Exercise material Start Marker

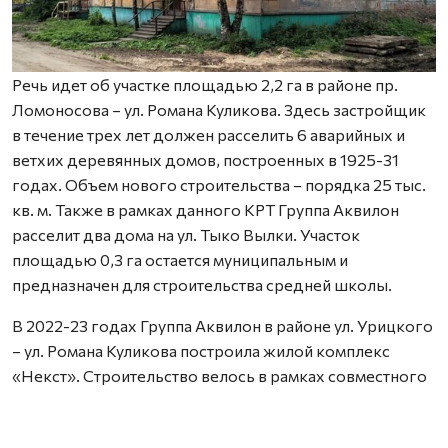
Речь идет об участке площадью 2,2 га в районе пр.
Ломоносова – ул. Романа Куликова. Здесь застройщик
в течение трех лет должен расселить 6 аварийных и
ветхих деревянных домов, построенных в 1925-31
годах. Объем нового строительства – порядка 25 тыс.
кв. м. Также в рамках данного КРТ Группа Аквилон
расселит два дома на ул. Тыко Вылки. Участок
площадью 0,3 га остается муниципальным и
предназначен для строительства средней школы.
В 2022-23 годах Группа Аквилон в районе ул. Урицкого
– ул. Романа Куликова построила жилой комплекс
«Некст». Строительство велось в рамках совместного
с Правительством Архангельской области
инвестиционного проекта по восстановлению прав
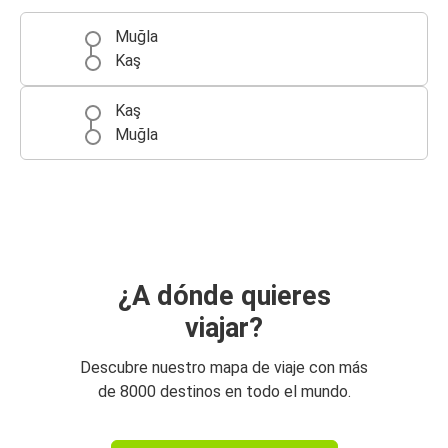
Muğla
Kaş
Kaş
Muğla
¿A dónde quieres
viajar?
Descubre nuestro mapa de viaje con más
de 8000 destinos en todo el mundo.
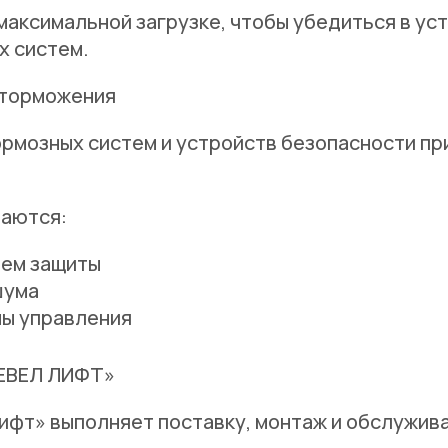
максимальной загрузке, чтобы убедиться в ус
х систем.
 торможения
рмозных систем и устройств безопасности пр
аются:
тем защиты
шума
мы управления
ЕВЕЛ ЛИФТ»
ифт» выполняет поставку, монтаж и обслужив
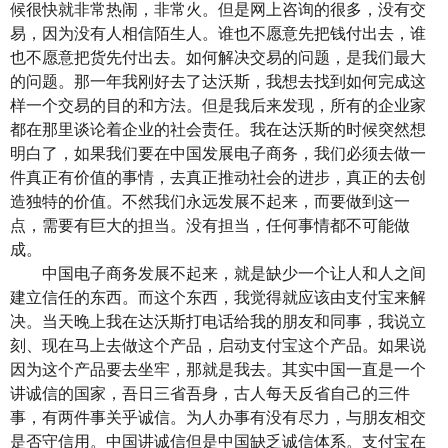
候很快就非常热闹，非常火。但是网上咨询的很多，没有交
易，因为没有人相信陌生人。谁也不愿意先把钱付出去，谁
也不愿意把货先付出去。如何解决交易的问题，是我们最大
的问题。那一年我刚好去了达沃斯，我想去找到如何完成这
样一个交易的目的和方法。但是我后来发现，所有的企业家
都在那里谈论着企业的社会责任。我在达沃斯的时候突然想
明白了，如果我们要在中国发展电子商务，我们必须去做一
件真正有价值的事情，去真正推动社会的进步，真正的去创
造独特的价值。不然我们永远发展不起来，而要做到这一
点，需要有巨大的担当。没有担当，任何事情都不可能做
成。
中国电子商务发展不起来，就是缺少一个让人和人之间
建立信任的东西。而这个东西，我觉得就应该由支付宝来解
决。当天晚上我在达沃斯打电话给我的朋友和同事，我说立
刻、现在马上去做这个产品，启动支付宝这个产品。如果说
因为这个产品要去坐牢，那就是我去。其实中国一直是一个
讲诚信的国家，吾日三省吾身，古人每天反省自己的三件
事，有两件事关乎诚信。为人办事有没有尽力，与朋友相交
是否守信用。中国讲诚信但是中国缺乏诚信体系。支付宝在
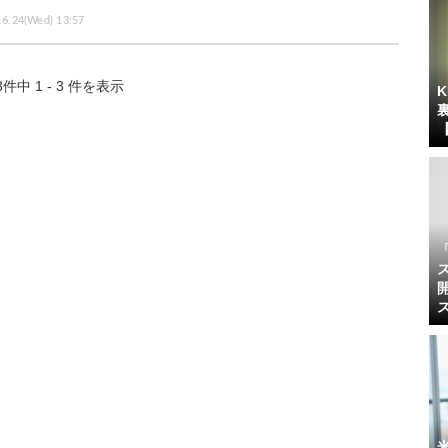
.6.24(Wed) 13:57
3件中 1 - 3 件を表示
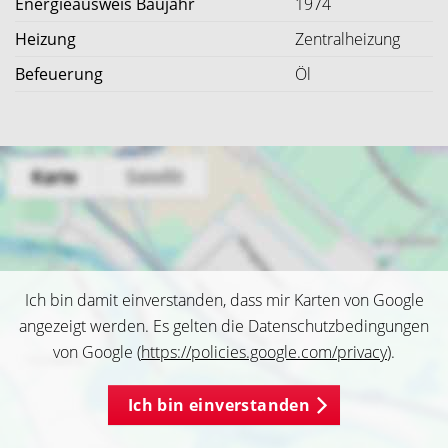
Energieausweis Baujahr
1974
Heizung
Zentralheizung
Befeuerung
Öl
Ich bin damit einverstanden, dass mir Karten von Google
angezeigt werden. Es gelten die Datenschutzbedingungen
von Google (
https://policies.google.com/privacy
).
Ich bin einverstanden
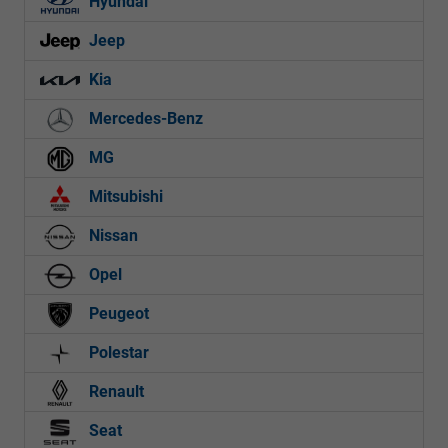
Hyundai
Jeep
Kia
Mercedes-Benz
MG
Mitsubishi
Nissan
Opel
Peugeot
Polestar
Renault
Seat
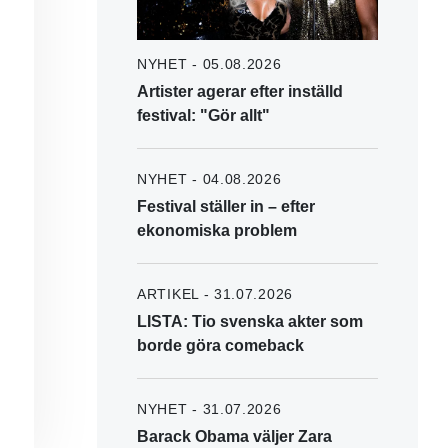
NYHET - 05.08.2026
Artister agerar efter inställd
festival: "Gör allt"
NYHET - 04.08.2026
Festival ställer in – efter
ekonomiska problem
ARTIKEL - 31.07.2026
LISTA: Tio svenska akter som
borde göra comeback
NYHET - 31.07.2026
Barack Obama väljer Zara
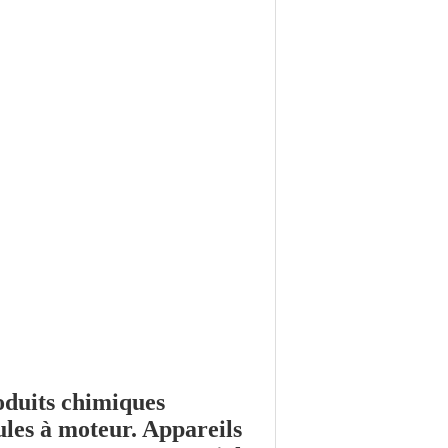
oduits chimiques
cules à moteur
. Appareils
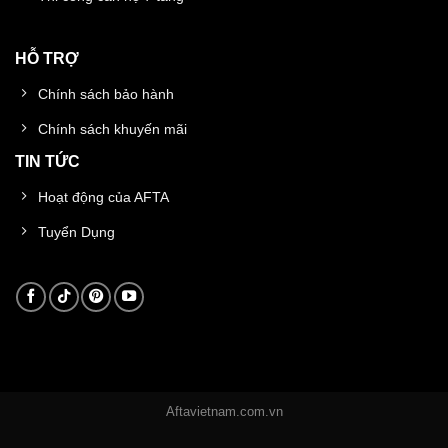
HỖ TRỢ
Chính sách bảo hành
Chính sách khuyến mãi
TIN TỨC
Hoạt động của AFTA
Tuyển Dụng
Aftavietnam.com.vn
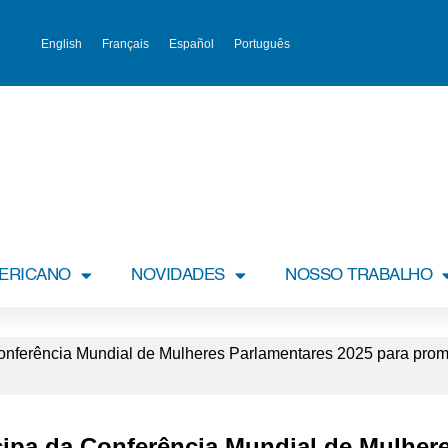
English
Français
Español
Português
MERICANO
NOVIDADES
NOSSO TRABALHO
onferência Mundial de Mulheres Parlamentares 2025 para prom
cipa da Conferência Mundial de Mulher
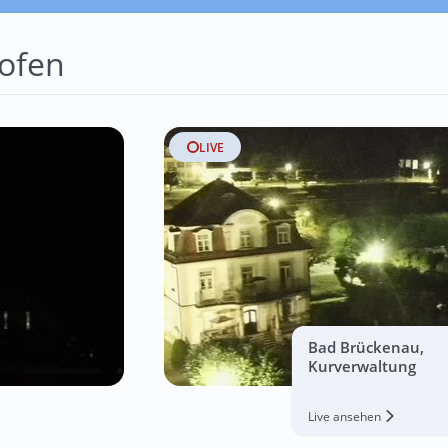
ofen
LIVE
Bad Brückenau,
Kurverwaltung
Live ansehen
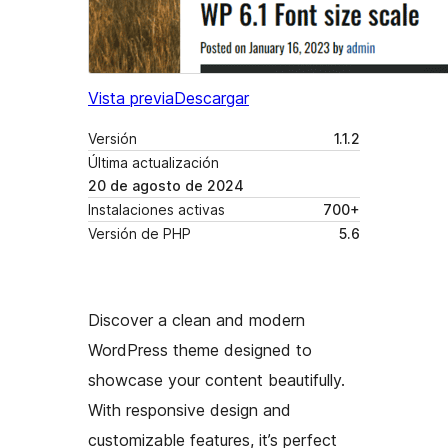
Vista previa
Descargar
Versión
1.1.2
Última actualización
20 de agosto de 2024
Instalaciones activas
700+
Versión de PHP
5.6
Discover a clean and modern
WordPress theme designed to
showcase your content beautifully.
With responsive design and
customizable features, it’s perfect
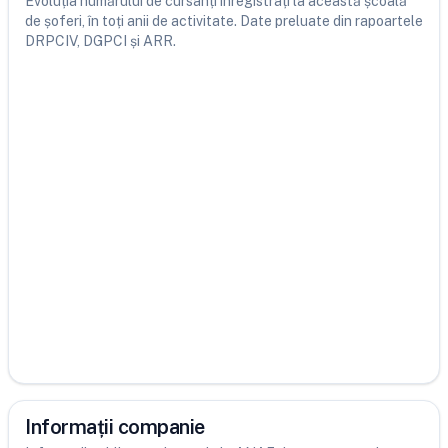
Evoluția numărului de cursanți înregistrați la această școală
de șoferi, în toți anii de activitate. Date preluate din rapoartele
DRPCIV, DGPCI și ARR.
Informații companie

Exercise material End Marker

Because the pictures are not wanted, retype only the text of every record, exactly as given.

Answer to the exercise
Речь идет об участке площадью 2,2 га в районе пр.
Ломоносова – ул. Романа Куликова. Здесь застройщик
в течение трех лет должен расселить 6 аварийных и
ветхих деревянных домов, построенных в 1925-31
годах. Объем нового строительства – порядка 25 тыс.
кв. м. Также в рамках данного КРТ Группа Аквилон
расселит два дома на ул. Тыко Вылки. Участок
площадью 0,3 га остается муниципальным и
предназначен для строительства средней школы.
В 2022-23 годах Группа Аквилон в районе ул. Урицкого
– ул. Романа Куликова построила жилой комплекс
«Некст». Строительство велось в рамках совместного
с Правительством Архангельской области
инвестиционного проекта по восстановлению прав
Muğla
Kaş
Kaş
Muğla
¿A dónde quieres
viajar?
Descubre nuestro mapa de viaje con más
de 8000 destinos en todo el mundo.
максимальной загрузке, чтобы убедиться в ус
х систем.
 торможения
рмозных систем и устройств безопасности пр
аются:
тем защиты
шума
мы управления
ЕВЕЛ ЛИФТ»
ифт» выполняет поставку, монтаж и обслужив
候很快就非常热闹，非常火。但是网上咨询的很多，没有交
易，因为没有人相信陌生人。谁也不愿意先把钱付出去，谁
也不愿意把货先付出去。如何解决交易的问题，是我们最大
的问题。那一年我刚好去了达沃斯，我想去找到如何完成这
样一个交易的目的和方法。但是我后来发现，所有的企业家
都在那里谈论着企业的社会责任。我在达沃斯的时候突然想
明白了，如果我们要在中国发展电子商务，我们必须去做一
件真正有价值的事情，去真正推动社会的进步，真正的去创
造独特的价值。不然我们永远发展不起来，而要做到这一
点，需要有巨大的担当。没有担当，任何事情都不可能做
成。
中国电子商务发展不起来，就是缺少一个让人和人之间
建立信任的东西。而这个东西，我觉得就应该由支付宝来解
决。当天晚上我在达沃斯打电话给我的朋友和同事，我说立
刻、现在马上去做这个产品，启动支付宝这个产品。如果说
因为这个产品要去坐牢，那就是我去。其实中国一直是一个
讲诚信的国家，吾日三省吾身，古人每天反省自己的三件
事，有两件事关乎诚信。为人办事有没有尽力，与朋友相交
是否守信用。中国讲诚信但是中国缺乏诚信体系。支付宝在
.6.24(Wed) 13:57
3件中 1 - 3 件を表示
Energieausweis Baujahr
1974
Heizung
Zentralheizung
Befeuerung
Öl
Ich bin damit einverstanden, dass mir Karten von Google
angezeigt werden. Es gelten die Datenschutzbedingungen
von Google (
https://policies.google.com/privacy
).
Ich bin einverstanden
Hyundai
Jeep
Kia
Mercedes-Benz
MG
Mitsubishi
Nissan
Opel
Peugeot
Polestar
Renault
Seat
NYHET - 05.08.2026
Artister agerar efter inställd
festival: "Gör allt"
NYHET - 04.08.2026
Festival ställer in – efter
ekonomiska problem
ARTIKEL - 31.07.2026
LISTA: Tio svenska akter som
borde göra comeback
NYHET - 31.07.2026
Barack Obama väljer Zara
oduits chimiques
cules à moteur
. Appareils
HỖ TRỢ
Chính sách bảo hành
Chính sách khuyến mãi
TIN TỨC
Hoạt động của AFTA
Tuyển Dụng
Aftavietnam.com.vn
English
Français
Español
Português
MERICANO
NOVIDADES
NOSSO TRABALHO
onferência Mundial de Mulheres Parlamentares 2025 para prom
cipa da Conferência Mundial de Mulher
ofen
LIVE
Bad Brückenau,
Kurverwaltung
Live ansehen
Vista previa
Descargar
Versión
1.1.2
Última actualización
20 de agosto de 2024
Instalaciones activas
700+
Versión de PHP
5.6
Discover a clean and modern
WordPress theme designed to
showcase your content beautifully.
With responsive design and
customizable features, it’s perfect
Evoluția numărului de cursanți înregistrați la această școală
de șoferi, în toți anii de activitate. Date preluate din rapoartele
DRPCIV, DGPCI și ARR.
Informații companie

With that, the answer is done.